Introduction to Compost

If you are interested in becoming more self-sufficient, growing your own food, producing less waste, and lowering your carbon footprint, composting at home can help with all of those objectives. Compost is not a new idea. Beyond the fact that human cultures have been producing and using compost for centuries (if not millennia), Mother Nature has been composting for as long as organic matter has existed.

What is compost? It’s simply decomposed organic matter. All organic matter decomposes eventually, but composting generally involves techniques that harness natural processes to speed up decomposition. The final product is dark, crumbly, earthy-smelling, and full of nutrients and microorganisms that are beneficial to plants.

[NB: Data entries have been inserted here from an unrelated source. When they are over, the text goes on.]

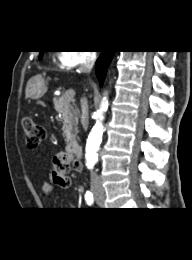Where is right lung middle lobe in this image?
<instances>
[{
    "label": "right lung middle lobe",
    "instance_id": "1",
    "mask_svg": "<svg viewBox=\"0 0 192 260\" xmlns=\"http://www.w3.org/2000/svg\"><path fill=\"white\" fill-rule=\"evenodd\" d=\"M42 55H43V51H41L40 57H42Z\"/></svg>",
    "mask_w": 192,
    "mask_h": 260
}]
</instances>
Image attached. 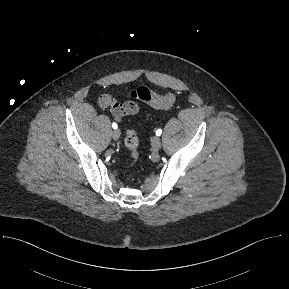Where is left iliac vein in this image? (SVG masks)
I'll return each mask as SVG.
<instances>
[{"mask_svg":"<svg viewBox=\"0 0 289 289\" xmlns=\"http://www.w3.org/2000/svg\"><path fill=\"white\" fill-rule=\"evenodd\" d=\"M152 148L157 151L161 148V139L158 136H154L151 140Z\"/></svg>","mask_w":289,"mask_h":289,"instance_id":"obj_1","label":"left iliac vein"}]
</instances>
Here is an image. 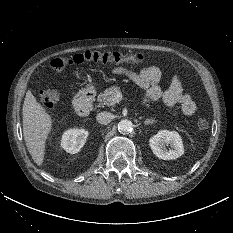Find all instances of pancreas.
I'll list each match as a JSON object with an SVG mask.
<instances>
[{"mask_svg": "<svg viewBox=\"0 0 233 233\" xmlns=\"http://www.w3.org/2000/svg\"><path fill=\"white\" fill-rule=\"evenodd\" d=\"M120 92H121L120 87L118 86L110 87L106 89L104 93H100L98 95V102L100 103V105L111 106L114 104V97L116 96L117 93H120ZM144 102H148V100L144 99ZM147 106L149 107L148 104Z\"/></svg>", "mask_w": 233, "mask_h": 233, "instance_id": "obj_1", "label": "pancreas"}]
</instances>
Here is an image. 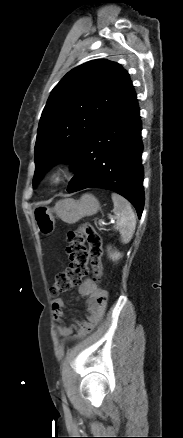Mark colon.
<instances>
[{"label": "colon", "instance_id": "1", "mask_svg": "<svg viewBox=\"0 0 183 438\" xmlns=\"http://www.w3.org/2000/svg\"><path fill=\"white\" fill-rule=\"evenodd\" d=\"M67 253L69 267L55 276L50 288L54 296L66 293L79 284L89 274V263L96 283L101 276V238L90 224H82L68 233Z\"/></svg>", "mask_w": 183, "mask_h": 438}]
</instances>
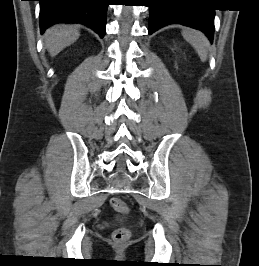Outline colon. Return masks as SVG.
Returning a JSON list of instances; mask_svg holds the SVG:
<instances>
[{
  "mask_svg": "<svg viewBox=\"0 0 259 266\" xmlns=\"http://www.w3.org/2000/svg\"><path fill=\"white\" fill-rule=\"evenodd\" d=\"M110 204L112 208L122 214H126L129 211L127 204L120 198L114 197L111 199ZM131 232L128 228L122 227L117 229L113 234V239L118 243L126 242L130 239Z\"/></svg>",
  "mask_w": 259,
  "mask_h": 266,
  "instance_id": "1",
  "label": "colon"
}]
</instances>
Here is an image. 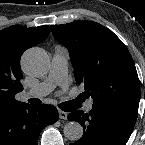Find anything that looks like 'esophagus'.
Instances as JSON below:
<instances>
[{"instance_id":"34e87169","label":"esophagus","mask_w":145,"mask_h":145,"mask_svg":"<svg viewBox=\"0 0 145 145\" xmlns=\"http://www.w3.org/2000/svg\"><path fill=\"white\" fill-rule=\"evenodd\" d=\"M58 112H59V118L60 119H64V120L67 119V116H68L67 112L62 111V110H59Z\"/></svg>"}]
</instances>
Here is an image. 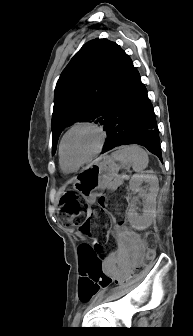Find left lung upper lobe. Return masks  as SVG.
<instances>
[{
  "label": "left lung upper lobe",
  "mask_w": 193,
  "mask_h": 336,
  "mask_svg": "<svg viewBox=\"0 0 193 336\" xmlns=\"http://www.w3.org/2000/svg\"><path fill=\"white\" fill-rule=\"evenodd\" d=\"M127 60V54L107 39H95L86 43L71 59L55 88L53 154L60 133L74 122L104 125Z\"/></svg>",
  "instance_id": "1"
}]
</instances>
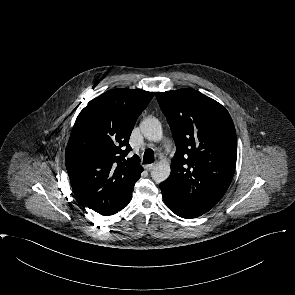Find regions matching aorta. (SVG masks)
Segmentation results:
<instances>
[{"instance_id":"762f6f07","label":"aorta","mask_w":295,"mask_h":295,"mask_svg":"<svg viewBox=\"0 0 295 295\" xmlns=\"http://www.w3.org/2000/svg\"><path fill=\"white\" fill-rule=\"evenodd\" d=\"M140 130L143 136L150 141H160L163 137V130L160 121L155 117H149L140 123ZM171 172L169 162L162 161L155 165L151 177L156 183L165 181Z\"/></svg>"}]
</instances>
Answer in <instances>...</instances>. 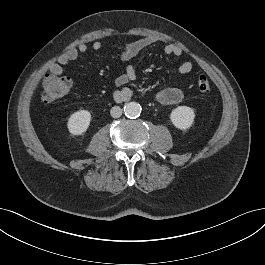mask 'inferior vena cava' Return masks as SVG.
Instances as JSON below:
<instances>
[{
  "label": "inferior vena cava",
  "mask_w": 265,
  "mask_h": 265,
  "mask_svg": "<svg viewBox=\"0 0 265 265\" xmlns=\"http://www.w3.org/2000/svg\"><path fill=\"white\" fill-rule=\"evenodd\" d=\"M110 114L113 118H119L122 115V109L119 106H114L111 108Z\"/></svg>",
  "instance_id": "obj_1"
}]
</instances>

Finished compost is dark and crumbly.

Finished compost is dark and crumbly.

When many people think of compost, they think of worms. And while worms are certainly one decomposer—in fact, one method of composting relies exclusively on worms—they are a relatively minor part of the decomposition process. Worms and other creatures like snails, millipedes, sow bugs, and some types of nematodes, and fly larvae are all visible organisms that work on decomposing the organic material in your compost pile, but the powerhouses are all much smaller. Microorganisms such as fungi, bacteria, and actinomycetes (an unusual bacteria that forms colonies like a fungus) exist in such huge quantities that they are able to break down organic matter at a much faster rate than their larger counterparts, often without you ever seeing them.

Also surprising to most people are the extreme temperatures at which decomposers work. A class of bacteria known as psychrophiles are active at temperatures all the way down to 0°F, although they’re most effective around 55°F. As they oxidize organic material, they produce heat. If your compost pile is large enough to retain this heat, it becomes habitable by the mesophiles. These are your everyday bacteria that survive temperatures from about 40°F to 110°F, with the active range between 70°F to 90°F. Mesophiles are much more effective composters than psychrophiles, and they further warm up the pile to introduce yet another class of bacteria: the thermophiles.

Thermophilic bacteria are rapid decomposers that operate from 100°F up to as much as 200°F, though most home compost piles peak between 160°F and 180°F. These high temperatures will kill weed seeds and pathogens in the compost, which is especially important in commercial composting facilities. Temperatures will naturally drop again after 3-5 days as the bacteria use up their resources, but the process can be restarted by turning the compost pile to aerate and add necessary moisture. It takes a delicate balance of ingredients to reach the thermophilic stage, but mesophilic composting is still quite effective and much easier to accomplish.

Your finished compost will support a complex food web including many of the same macro and microorganisms that aided in the decomposition process. It will also be pH neutral, as the decomposition process buffers acidic or alkaline material. No matter what the original material, the compost will be dark and crumbly and smell like earth. There are often some materials, such as larger chunks of wood or fruit rinds, that don’t completely compost by the time the rest of the pile is finished; these can be screened out and added to the next compost pile. The finished compost can then be applied to your landscape plants and produce, adding vital nutrients to help you grow your next round of compost ingredients.